Case 8: How is biodiversity measured?

CASE 8 BIODIVERSITY HOTSPOTS: RAIN FORESTS AND CORAL REEFS

A key feature of any community is its biodiversity, or biological diversity. Biodiversity is often taken to mean the number of species, but we can also think of it more broadly and at many levels, including the variety of different genetic sequences, cell types, metabolisms, species, life histories, phylogenetic groups, communities, and ecosystems. We can also consider biodiversity for a particular place, such as the island of Hispaniola, or a tropical rain forest on the island of Hispaniola, or the entire planet.
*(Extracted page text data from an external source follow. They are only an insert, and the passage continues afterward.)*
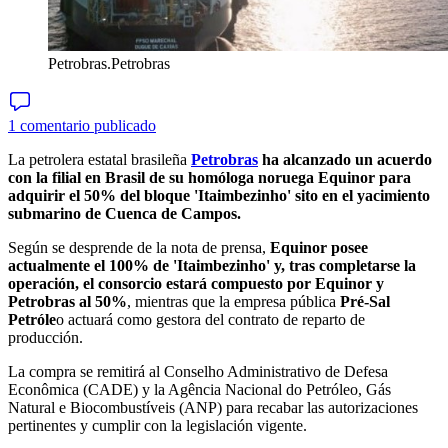
Petrobras.
Petrobras
1 comentario publicado
La petrolera estatal brasileña
Petrobras
ha alcanzado un acuerdo
con la filial en Brasil de su homóloga noruega Equinor para
adquirir el 50% del bloque 'Itaimbezinho' sito en el yacimiento
submarino de Cuenca de Campos.
Según se desprende de la nota de prensa,
Equinor posee
actualmente el 100% de 'Itaimbezinho' y, tras completarse la
operación, el consorcio estará compuesto por Equinor y
Petrobras al 50%
, mientras que la empresa pública
Pré-Sal
Petróle
o actuará como gestora del contrato de reparto de
producción.
La compra se remitirá al Conselho Administrativo de Defesa
Econômica (CADE) y la Agência Nacional do Petróleo, Gás
Natural e Biocombustíveis (ANP) para recabar las autorizaciones
pertinentes y cumplir con la legislación vigente.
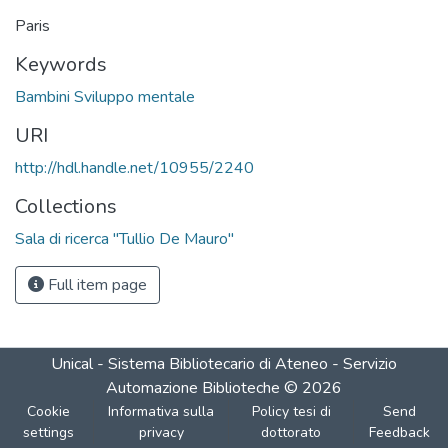
Paris
Keywords
Bambini Sviluppo mentale
URI
http://hdl.handle.net/10955/2240
Collections
Sala di ricerca "Tullio De Mauro"
Full item page
Unical - Sistema Bibliotecario di Ateneo - Servizio
Automazione Biblioteche
©
2026
Cookie
Informativa sulla
Policy tesi di
Send
settings
privacy
dottorato
Feedback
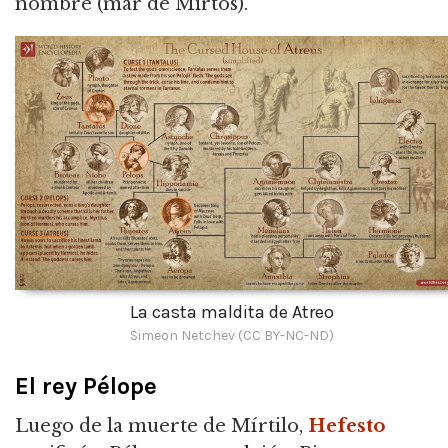
nombre (mar de Mirtos).
La casta maldita de Atreo
Simeon Netchev (CC BY-NC-ND)
El rey Pélope
Luego de la muerte de Mírtilo,
Hefesto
Biodiversity is usually measured by counting the number of species present in a particular area. Because of limitations in time and expertise, scientists often focus on a subset of the taxonomic groups present. In terrestrial ecosystems, a good predictor of species diversity is the number of plant species, which reflects local moisture and temperature conditions. From this number, scientists can then estimate the numbers of other species, including the arthropods and other small animals that live on or near the plants, the birds and other vertebrates that prey on the insects and plants, the larger predators that prey on these, and the fungi and other decomposers that return the nutrients in dead bodies to the soil.

As a result, the number of species of flowering plants is among the best known, while the number of species of their ecological associates, the insects and fungi, is among the least known. On the island of Hispaniola, nearly every flowering plant species, approximately 6000 in all, is known. Because scientists estimate that there are about 2–3 times as many kinds of insects as flowering plants at any given place, the number of insect species will likely total about 12,000–18,000 once all are known. Each year studies of different insect groups are published that report a doubling or tripling of the known species. For example, recent studies of fireflies on the island reported a new total of 69 species, up from the 17 previously known. Other insects show the same pattern, as do other animals and fungi.

Tropical islands such as Hispaniola, Hawaii, and the Galápagos are missing elements of biodiversity that have not colonized them from the nearest mainland. Only a few of the South American frog and lizard groups are found on Hispaniola, and none but large iguanas made it to the Galápagos, which are farther away from the mainland. Nevertheless, the presence of many still unknown species of most animals and fungi makes ecological studies of tropical regions difficult. For this reason, scientists have turned to simpler communities such as those in extreme environments, where the ecological interactions can often be more completely understood.